We could also use repeated iterations of things like simulated annealing whose initial condition is situated near the optional solution.
Finally, we could perform a constraint reduction algorithm that would dramatically decrease the number of constraints, and may allow us to explore the solutions better.
Sorry to give a complicated answer. The gist is that yes, there are ways to do it, but they aren't trivial.
I wrote a website that helps plan multiple passport trips: https://unli.xyz/city/honeymoon/ I wrote it to help plan honeymoons with my wife but it might also be useful for people planning conferences.
For people that own multiple passports I have another website which lets you choose "solo travel" in the passport-visa country filter: https://unli.xyz/city/calc/
krellor answered the programming challenge aspect of this question pretty well, though you will probably want to consider how difficult it is to get a passport. If they are ordinary passports most countries require you to be present in the country for a certain length of time--and you might not live long enough:
So there's a few ways we could incorporate this into my ILP. Since the objective function that we seek to minimize is a 199x1 array of boolean variables, simple changing the coefficients from 1 to the number of years it takes to get a visa from that country would then minimize the problem of the least years it takes to collect them.
Additionally, for the spirit of the problem, certain countries like North Korea should just be left off, along with any country that doesn't have any visa free travel.

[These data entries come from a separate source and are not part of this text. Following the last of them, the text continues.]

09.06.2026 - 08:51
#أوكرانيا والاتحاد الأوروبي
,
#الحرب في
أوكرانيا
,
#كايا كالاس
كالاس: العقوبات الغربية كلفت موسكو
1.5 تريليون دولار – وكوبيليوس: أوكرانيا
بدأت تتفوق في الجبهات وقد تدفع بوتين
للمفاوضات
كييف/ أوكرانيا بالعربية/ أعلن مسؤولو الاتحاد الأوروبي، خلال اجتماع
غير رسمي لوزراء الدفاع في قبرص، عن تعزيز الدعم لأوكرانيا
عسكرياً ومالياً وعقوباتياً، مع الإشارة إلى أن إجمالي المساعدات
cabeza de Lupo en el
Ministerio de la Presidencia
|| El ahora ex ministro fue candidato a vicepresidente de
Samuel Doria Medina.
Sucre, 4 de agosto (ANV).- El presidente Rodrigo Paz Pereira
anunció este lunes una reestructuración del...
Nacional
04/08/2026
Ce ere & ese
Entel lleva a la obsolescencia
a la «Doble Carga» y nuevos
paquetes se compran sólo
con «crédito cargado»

We could also reformulate the problem into a maximization problem where we try and maximize the number of countries we can visit visa free subject to a years waiting constraint, such as 20. So you could set a number of years and be given a solution that maximizes what you get for it.
We could also introduce weights to indicate countries of preference.
Have a great day!
Thanks for linking your websites! They look like interesting tools.

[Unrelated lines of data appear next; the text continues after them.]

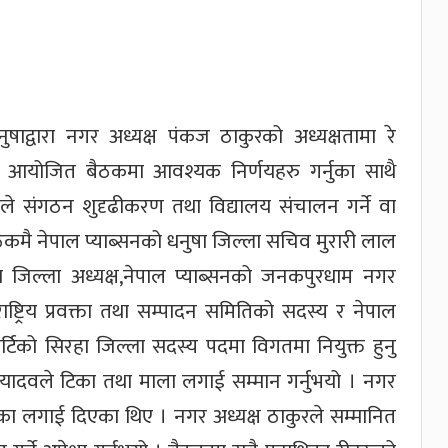
ाद्वारा नगर अध्यक्ष पंकज ठाकुरको अध्यक्षतामा रे
र आयोजित बैठकमा आवश्यक निर्णयहरु गर्नुका साथै
े संगठन शुदृढीकरण तथा विद्यालय संचालन गर्ने वा
बैठकमै नेपाल प्याब्सनको धनुषा जिल्ला सचिव मुरारी लाल
ा जिल्ला अध्यक्ष,नेपाल प्याब्सनको जनकपुरधाम नगर
्ट्रिय प्रवक्ता तथा सम्पादन समितिको सदस्य र नेपाल
टिको सिरहा जिल्ला सदस्य पदमा विगतमा नियुक्त हुनु
यादवले टिका तथा माला लगाई सम्मान गर्नुभयो । नगर
ीका लगाई दिएका थिए । नगर अध्यक्ष ठाकुरले सम्मानित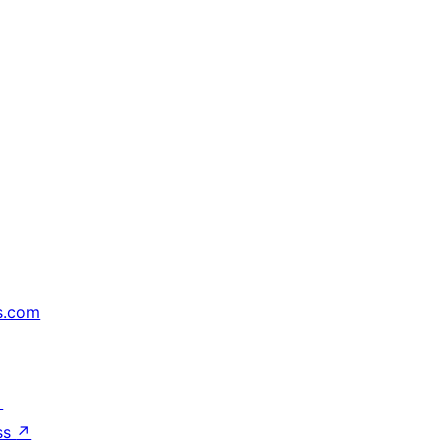
s.com
↗
ss
↗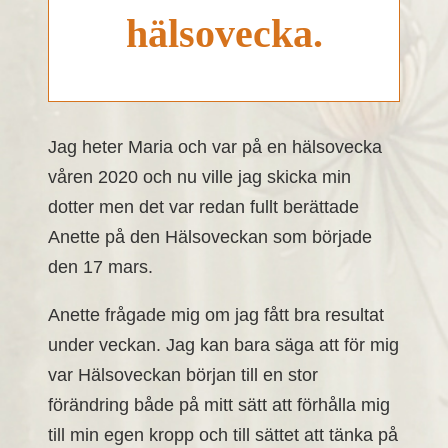
hälsovecka.
Jag heter Maria och var på en hälsovecka
våren 2020 och nu ville jag skicka min
dotter men det var redan fullt berättade
Anette på den Hälsoveckan som började
den 17 mars.
Anette frågade mig om jag fått bra resultat
under veckan. Jag kan bara säga att för mig
var Hälsoveckan början till en stor
förändring både på mitt sätt att förhålla mig
till min egen kropp och till sättet att tänka på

Scraping the data feels like it's the biggest of the 4 challeneges. From a brief glance at the website I think going through all the country codes and visiting the URL -> https://cdn.henleyglobal.com/storage/app/media/HPI/AD_visa_full.pdf and then somehow parsing the PDF is the best idea I can think of.

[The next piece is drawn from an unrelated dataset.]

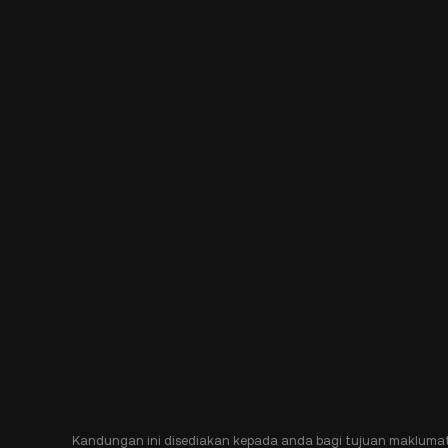
Kandungan ini disediakan kepada anda bagi tujuan makluma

But once you have the data, say as a 2d array indexed on the countries, it seemed to be that this was a known problem. Using chatGPT I found out that this problem is the optimization version of the set cover problem. wiki link
Good news, everyone! The same data is also available as JSON: https://api.henleypassportindex.com/api/v3/visa-single/AD
Nice! A quick Google search also yielded this and this. Thanks again!
Sharing my scraping and problem setup Python script - there is no solution here. I try to be a good internet citizen, so it rate-limits outgoing requests and caches all responses in a shelf so it never requests the same country data more than once. Depends on the requests package.
cc @ra314 in case you find this helpful.
Scraping and problem setup
Note the API provides more than just a list of countries with visa-free access; there are also fields
visa_on_arrival
,visa_required
, andelectronic_travel_authorisation
on most (but not all) entries. Since my script above caches only the responses, you can still fetch those after-the-fact from the cache. See how I fetch thevisa_free_access
for reference.Some general thoughts about the challenge:
This is the dominating set minimization problem. After a simple reframing, it is the set cover minimization problem. There is a straightforward approximate greedy solution, but it does not always find the smallest cover. I don't know if that's an issue on this input. A strict solution is NP complete, but these problems are well-known so I'd like to do a bit of research on what the more sophisticated algorithms look like.